Both demand and supply-side challenges are affected by high-level policy and institutional considerations. For example:

  • Weak or absent high-level political commitment can result in failure to prioritise CRVS, resulting in apathy and disinterest at all levels of government and in civil society.
  • Decision-makers may be unaware of the benefits of CRVS for governance, monitoring and accountability.
  • CRVS systems may not be included in national administrative systems reform and innovation – eg e‑governance strategies, computerisation and the use of IT across the stages of the CRVS process.
  • Paper-based systems for management of registration records may be poorly managed.
  • IT systems may be out of date, poorly managed and maintained, and not well distributed across the country.
  • There may be a failure to reinforce the links between civil registration and vital statistics, including the establishment of data sharing, interoperability and systems for quality assurance of vital statistics. 
  • There may be a lack of investment in CRVS systems and little effort to build skills and capacities of registration officials and of staff responsible for vital statistics.
  • There may be poor coordination among responsible agencies, such as civil registration, health, justice, interior, statistics and the national identification agency.
  • Legal regulatory and administrative systems may be out of date or unresponsive to contemporary requirements.
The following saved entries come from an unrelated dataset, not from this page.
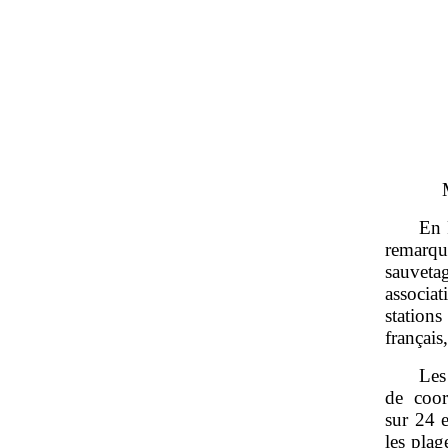
En 
remarqu
sauveta
associa
stations
français
Les
de coor
sur 24 e
les plag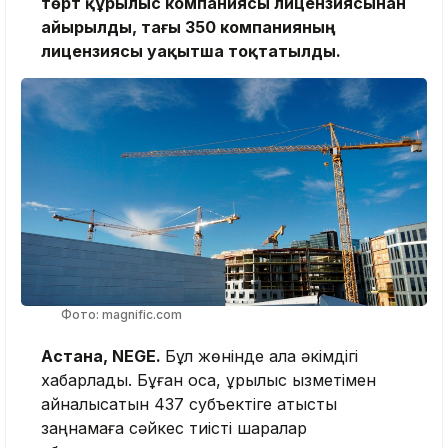
төрт құрылыс компаниясы лицензиясынан
айырылды, тағы 350 компанияның
лицензиясы уақытша тоқтатылды.
Фото: magnific.com
Астана, NEGE.
Бұл жөнінде қала әкімдігі
хабарлады. Бұған қоса, құрылыс қызметімен
айналысатын 437 субъектіге қатысты
заңнамаға сәйкес тиісті шаралар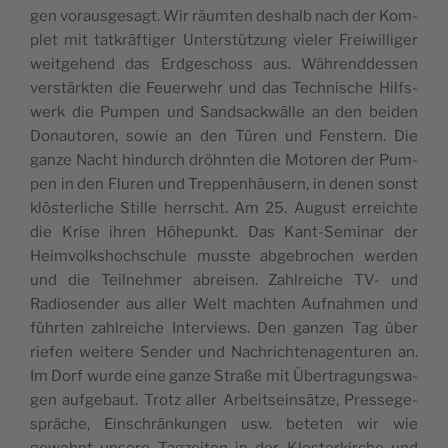
gen vor­aus­ge­sagt. Wir räum­ten des­halb nach der Kom­
plet mit tat­kräf­ti­ger Unter­stüt­zung vie­ler Frei­wil­li­ger
weit­ge­hend das Erd­ge­schoss aus. Wäh­rend­des­sen
ver­stärk­ten die Feu­er­wehr und das Tech­ni­sche Hilfs­
werk die Pum­pen und Sand­sack­wäl­le an den bei­den
Donau­to­ren, sowie an den Türen und Fens­tern. Die
gan­ze Nacht hin­durch dröhn­ten die Moto­ren der Pum­
pen in den Flu­ren und Trep­pen­häu­sern, in denen sonst
klös­ter­li­che Stil­le herrscht. Am 25. August erreich­te
die Kri­se ihren Höhe­punkt. Das Kant-Semi­nar der
Heim­volks­hoch­schu­le muss­te abge­bro­chen wer­den
und die Teil­neh­mer abrei­sen. Zahl­rei­che TV- und
Radio­sen­der aus aller Welt mach­ten Auf­nah­men und
führ­ten zahl­rei­che Inter­views. Den gan­zen Tag über
rie­fen wei­te­re Sen­der und Nach­rich­ten­agen­tu­ren an.
Im Dorf wur­de eine gan­ze Stra­ße mit Über­tra­gungs­wa­
gen auf­ge­baut. Trotz aller Arbeits­ein­sät­ze, Pres­se­ge­
sprä­che, Ein­schrän­kun­gen usw. bete­ten wir wie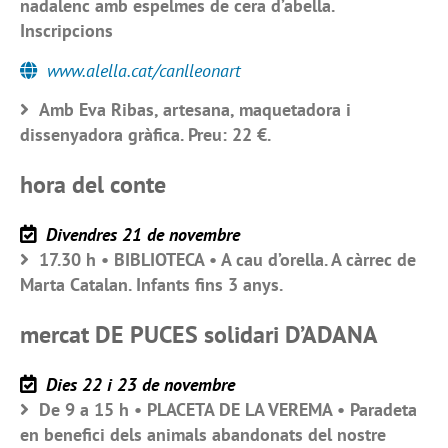
nadalenc amb espelmes de cera d’abella.
Inscripcions
www.alella.cat/canlleonart
Amb Eva Ribas, artesana, maquetadora i
dissenyadora gràfica. Preu: 22 €.
hora del conte
Divendres 21 de novembre
17.30 h • BIBLIOTECA • A cau d’orella. A càrrec de
Marta Catalan. Infants fins 3 anys.
mercat DE PUCES solidari D’ADANA
Dies 22 i 23 de novembre
De 9 a 15 h • PLACETA DE LA VEREMA • Paradeta
en benefici dels animals abandonats del nostre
  • CRVS practitioners may be unaware of the details of the law and associated regulations, giving rise to different interpretations of how the legal provisions should be implemented.
  • International definitions of key CRVS information items and statistical variables may not be systematically applied, resulting in variability, lack of comparability and lack of reliability in the resulting vital statistics. 
  • Skills necessary in performing key duties may be lacking (eg medical certification of cause of death. 
  • Access by legitimate users to information stored in the civil register database may be limited. 
  • CRVS databases that are not linked and interoperable with other agencies’ databases can undermine the full potential of having an up-to-date information system. 
  • There may be weak collaboration among development partners with mandates related to civil registration and to statistics, resulting in ad hoc projects that contribute to the fragmentation of CRVS.